In All Things at All Times
Years ago, I was at the home of one of my pastors, and after dinner with his family and several other friends, we were sitting in the living room chatting. Someone commented on their giant cat who was lounging lazily on the back of the sofa. I can’t remember the cat’s name, but it was something like “Bubba” or “Buster.”
My pastor picked up the cat, and stroking its back said, “Bubba (let’s just call him that) really knows how to glorify God.”
We all laughed, expecting a facetious play on words from the Westminster Catechism. But he was being serious. As he expounded on his cat’s many feline properties, he explained, “Bubba lives exactly the way God made him. He glorifies God by being the best cat he can be.”

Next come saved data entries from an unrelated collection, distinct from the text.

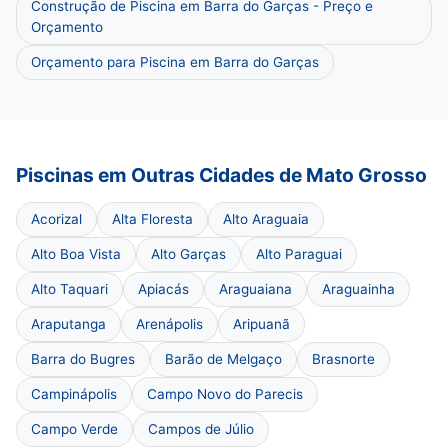
Construção de Piscina em Barra do Garças - Preço e
Orçamento
Orçamento para Piscina em Barra do Garças
Piscinas em Outras Cidades de Mato Grosso
Acorizal
Alta Floresta
Alto Araguaia
Alto Boa Vista
Alto Garças
Alto Paraguai
Alto Taquari
Apiacás
Araguaiana
Araguainha
Araputanga
Arenápolis
Aripuanã
Barra do Bugres
Barão de Melgaço
Brasnorte
Campinápolis
Campo Novo do Parecis
Campo Verde
Campos de Júlio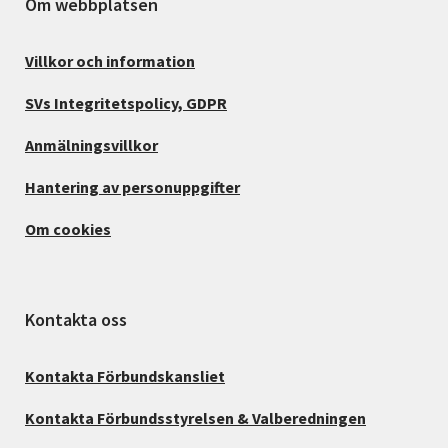
Om webbplatsen
Villkor och information
SVs Integritetspolicy, GDPR
Anmälningsvillkor
Hantering av personuppgifter
Om cookies
Kontakta oss
Kontakta Förbundskansliet
Kontakta Förbundsstyrelsen & Valberedningen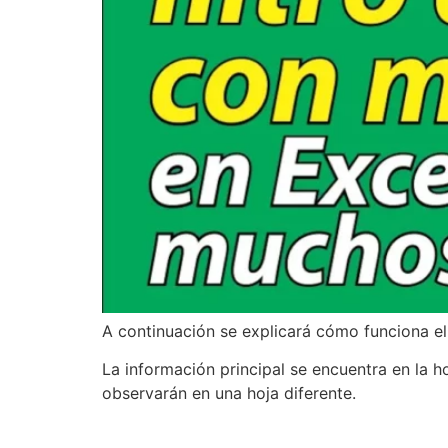
A continuación se explicará cómo funciona el
La información principal se encuentra en la ho
observarán en una hoja diferente.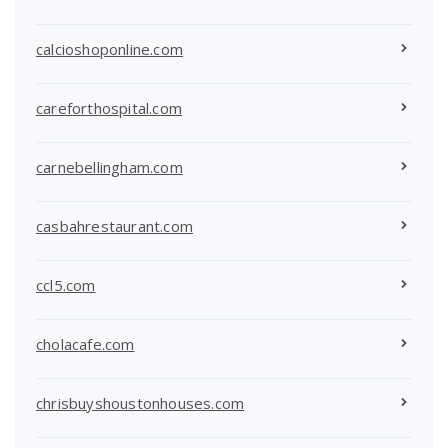
calcioshoponline.com
careforthospital.com
carnebellingham.com
casbahrestaurant.com
ccl5.com
cholacafe.com
chrisbuyshoustonhouses.com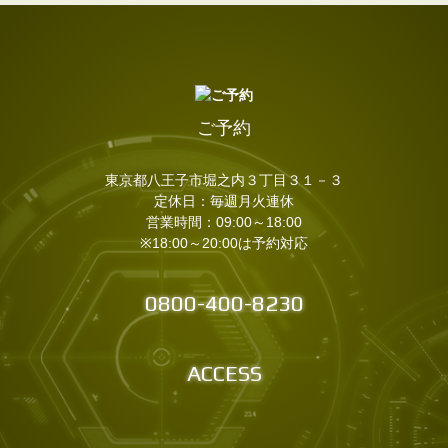
ご予約
東京都八王子市堀之内３丁目３１－３
定休日：毎週月火連休
営業時間：09:00～18:00
※18:00～20:00は予約対応
0800-400-8230
ACCESS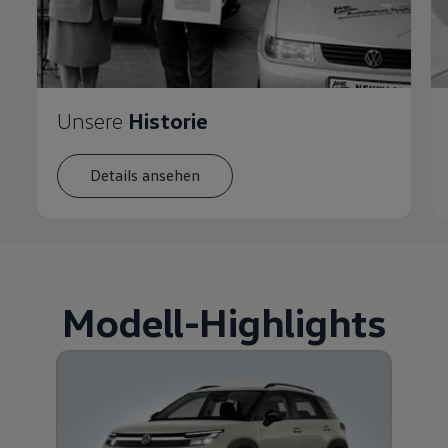
Unsere
Historie
Details ansehen
Modell
-
Highlights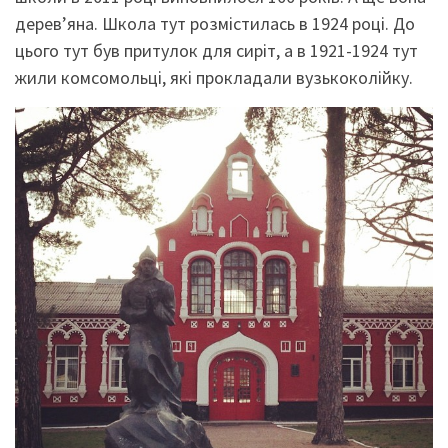
дерев’яна. Школа тут розмістилась в 1924 році. До
цього тут був притулок для сиріт, а в 1921-1924 тут
жили комсомольці, які прокладали вузькоколійку.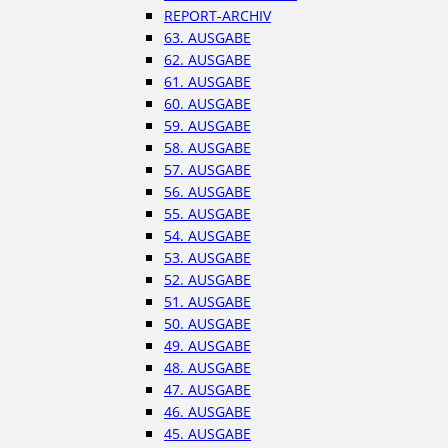
REPORT-ARCHIV
63. AUSGABE
62. AUSGABE
61. AUSGABE
60. AUSGABE
59. AUSGABE
58. AUSGABE
57. AUSGABE
56. AUSGABE
55. AUSGABE
54. AUSGABE
53. AUSGABE
52. AUSGABE
51. AUSGABE
50. AUSGABE
49. AUSGABE
48. AUSGABE
47. AUSGABE
46. AUSGABE
45. AUSGABE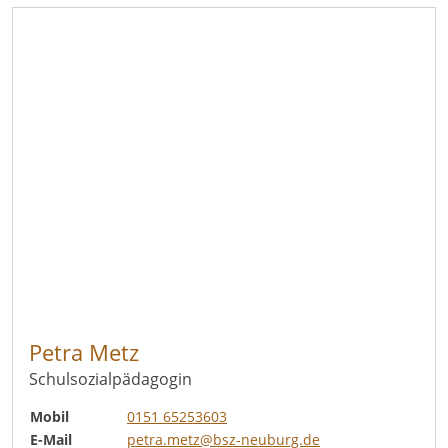
Petra Metz
Schulsozialpädagogin
Mobil
0151 65253603
E-Mail
petra.metz@bsz-neuburg.de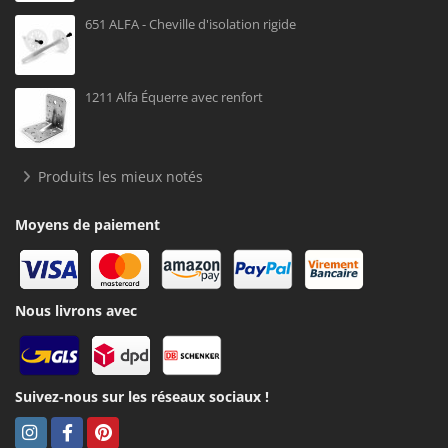
651 ALFA - Cheville d'isolation rigide
1211 Alfa Équerre avec renfort
Produits les mieux notés
Moyens de paiement
Nous livrons avec
Suivez-nous sur les réseaux sociaux !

So, too, we glorify God by being all that we were made to be so we reflect all that He truly is, in both our successes and our failures, whether in the classroom or before the board of directors or on the football field.
“To ‘give glory to God’ means to live and speak sincerely and from the heart about His amazing nature or deeds—in such a way that we seek to do justice to the reality of who He is,” writes Dan Schaeffer. “It’s what He deserves in all things, at all times.”